*** Begin section ***

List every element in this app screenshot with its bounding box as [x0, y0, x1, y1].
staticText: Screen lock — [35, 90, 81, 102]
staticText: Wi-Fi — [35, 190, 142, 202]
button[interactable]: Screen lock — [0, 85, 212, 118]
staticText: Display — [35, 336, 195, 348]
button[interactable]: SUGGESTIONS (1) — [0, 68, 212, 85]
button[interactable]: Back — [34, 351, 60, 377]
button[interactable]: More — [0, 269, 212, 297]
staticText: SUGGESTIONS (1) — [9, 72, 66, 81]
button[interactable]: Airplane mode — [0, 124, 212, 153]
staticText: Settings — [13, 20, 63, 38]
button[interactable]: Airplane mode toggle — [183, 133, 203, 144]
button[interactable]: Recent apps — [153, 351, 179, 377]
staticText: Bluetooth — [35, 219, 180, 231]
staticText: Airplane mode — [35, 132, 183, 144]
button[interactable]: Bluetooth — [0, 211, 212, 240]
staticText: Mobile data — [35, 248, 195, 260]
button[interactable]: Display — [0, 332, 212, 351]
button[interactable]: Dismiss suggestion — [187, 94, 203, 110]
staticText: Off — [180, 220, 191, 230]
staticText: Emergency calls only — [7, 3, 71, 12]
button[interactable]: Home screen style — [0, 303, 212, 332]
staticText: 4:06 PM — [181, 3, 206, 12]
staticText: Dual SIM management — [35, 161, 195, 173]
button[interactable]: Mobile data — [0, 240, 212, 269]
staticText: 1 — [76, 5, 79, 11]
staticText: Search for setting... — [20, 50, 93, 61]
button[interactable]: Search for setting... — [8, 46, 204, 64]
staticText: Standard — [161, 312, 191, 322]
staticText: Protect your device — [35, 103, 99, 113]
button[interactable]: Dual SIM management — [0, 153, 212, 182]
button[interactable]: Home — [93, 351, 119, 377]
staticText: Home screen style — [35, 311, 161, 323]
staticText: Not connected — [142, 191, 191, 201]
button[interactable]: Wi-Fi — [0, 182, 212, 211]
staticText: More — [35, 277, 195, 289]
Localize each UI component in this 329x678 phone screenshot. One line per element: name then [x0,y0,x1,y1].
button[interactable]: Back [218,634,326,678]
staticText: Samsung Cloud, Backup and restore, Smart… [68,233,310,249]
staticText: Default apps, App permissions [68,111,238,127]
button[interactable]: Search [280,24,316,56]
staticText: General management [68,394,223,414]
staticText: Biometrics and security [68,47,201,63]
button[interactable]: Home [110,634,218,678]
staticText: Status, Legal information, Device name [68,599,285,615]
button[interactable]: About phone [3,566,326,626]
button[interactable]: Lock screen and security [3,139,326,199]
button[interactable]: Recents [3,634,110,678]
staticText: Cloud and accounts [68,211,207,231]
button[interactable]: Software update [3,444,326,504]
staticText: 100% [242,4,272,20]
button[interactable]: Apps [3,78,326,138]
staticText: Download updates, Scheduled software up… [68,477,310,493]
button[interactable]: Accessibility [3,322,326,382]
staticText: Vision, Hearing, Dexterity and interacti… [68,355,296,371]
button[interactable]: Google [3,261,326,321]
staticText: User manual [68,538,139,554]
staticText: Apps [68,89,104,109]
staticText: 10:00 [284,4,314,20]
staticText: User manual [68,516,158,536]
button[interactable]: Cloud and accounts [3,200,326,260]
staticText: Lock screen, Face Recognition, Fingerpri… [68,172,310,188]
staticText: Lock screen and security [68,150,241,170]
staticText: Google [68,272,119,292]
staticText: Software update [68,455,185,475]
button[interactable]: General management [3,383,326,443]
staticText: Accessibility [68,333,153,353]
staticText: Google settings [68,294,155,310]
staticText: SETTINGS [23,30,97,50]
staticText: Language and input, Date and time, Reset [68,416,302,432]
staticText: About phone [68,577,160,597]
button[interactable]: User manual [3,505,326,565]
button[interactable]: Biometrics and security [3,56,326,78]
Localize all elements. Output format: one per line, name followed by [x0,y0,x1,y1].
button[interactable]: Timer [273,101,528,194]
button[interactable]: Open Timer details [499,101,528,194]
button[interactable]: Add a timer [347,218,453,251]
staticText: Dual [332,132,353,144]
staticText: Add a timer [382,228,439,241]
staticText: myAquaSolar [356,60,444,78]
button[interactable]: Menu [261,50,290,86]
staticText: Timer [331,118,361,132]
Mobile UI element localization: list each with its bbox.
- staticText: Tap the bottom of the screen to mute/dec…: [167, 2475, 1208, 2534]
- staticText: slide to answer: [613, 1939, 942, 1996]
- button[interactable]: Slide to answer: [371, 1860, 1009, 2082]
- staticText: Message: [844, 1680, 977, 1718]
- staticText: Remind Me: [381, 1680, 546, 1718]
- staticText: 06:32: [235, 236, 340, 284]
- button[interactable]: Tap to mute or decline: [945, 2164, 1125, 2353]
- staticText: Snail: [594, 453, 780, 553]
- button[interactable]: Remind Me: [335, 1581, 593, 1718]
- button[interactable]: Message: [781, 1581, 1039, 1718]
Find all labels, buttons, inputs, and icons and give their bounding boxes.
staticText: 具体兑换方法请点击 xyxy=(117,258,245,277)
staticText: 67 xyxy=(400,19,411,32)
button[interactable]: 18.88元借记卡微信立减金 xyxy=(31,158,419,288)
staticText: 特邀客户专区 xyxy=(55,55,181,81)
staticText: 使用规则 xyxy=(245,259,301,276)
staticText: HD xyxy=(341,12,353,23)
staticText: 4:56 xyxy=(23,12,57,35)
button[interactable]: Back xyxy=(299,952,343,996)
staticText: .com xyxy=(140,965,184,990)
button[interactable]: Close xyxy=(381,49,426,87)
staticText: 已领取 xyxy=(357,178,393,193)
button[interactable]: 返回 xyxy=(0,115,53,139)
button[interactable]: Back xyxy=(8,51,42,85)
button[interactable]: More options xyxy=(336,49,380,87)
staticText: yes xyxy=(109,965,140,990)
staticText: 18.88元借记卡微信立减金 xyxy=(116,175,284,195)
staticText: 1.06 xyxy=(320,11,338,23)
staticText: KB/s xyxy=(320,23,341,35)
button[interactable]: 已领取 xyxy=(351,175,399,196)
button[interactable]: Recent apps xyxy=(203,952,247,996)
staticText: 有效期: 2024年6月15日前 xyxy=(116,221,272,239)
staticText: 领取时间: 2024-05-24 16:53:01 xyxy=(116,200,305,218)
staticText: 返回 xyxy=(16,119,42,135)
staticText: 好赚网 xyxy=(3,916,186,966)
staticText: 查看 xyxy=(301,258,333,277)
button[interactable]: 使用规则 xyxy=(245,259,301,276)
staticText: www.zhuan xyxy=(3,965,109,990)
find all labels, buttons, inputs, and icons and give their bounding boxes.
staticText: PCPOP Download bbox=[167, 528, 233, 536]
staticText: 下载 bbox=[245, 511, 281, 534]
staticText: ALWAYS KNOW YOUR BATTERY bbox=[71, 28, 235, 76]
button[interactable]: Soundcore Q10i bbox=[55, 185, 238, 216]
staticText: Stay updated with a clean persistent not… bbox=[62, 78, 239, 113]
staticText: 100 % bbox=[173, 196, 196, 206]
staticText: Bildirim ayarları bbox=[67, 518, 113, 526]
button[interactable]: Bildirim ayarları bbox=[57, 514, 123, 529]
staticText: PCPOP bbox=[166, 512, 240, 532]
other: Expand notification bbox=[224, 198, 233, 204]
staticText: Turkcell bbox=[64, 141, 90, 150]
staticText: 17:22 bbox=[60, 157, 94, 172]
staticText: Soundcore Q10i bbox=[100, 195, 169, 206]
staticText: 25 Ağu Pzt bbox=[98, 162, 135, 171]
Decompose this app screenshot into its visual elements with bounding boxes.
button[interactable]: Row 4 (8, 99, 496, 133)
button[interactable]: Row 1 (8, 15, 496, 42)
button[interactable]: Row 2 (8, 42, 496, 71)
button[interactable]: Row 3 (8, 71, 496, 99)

*** End section ***

— Exercise details —
Across the entries above, find each line with the word "General" and please copy it out.

— Solution to the problem —
staticText: General management [68,394,223,414]
button[interactable]: General management [3,383,326,443]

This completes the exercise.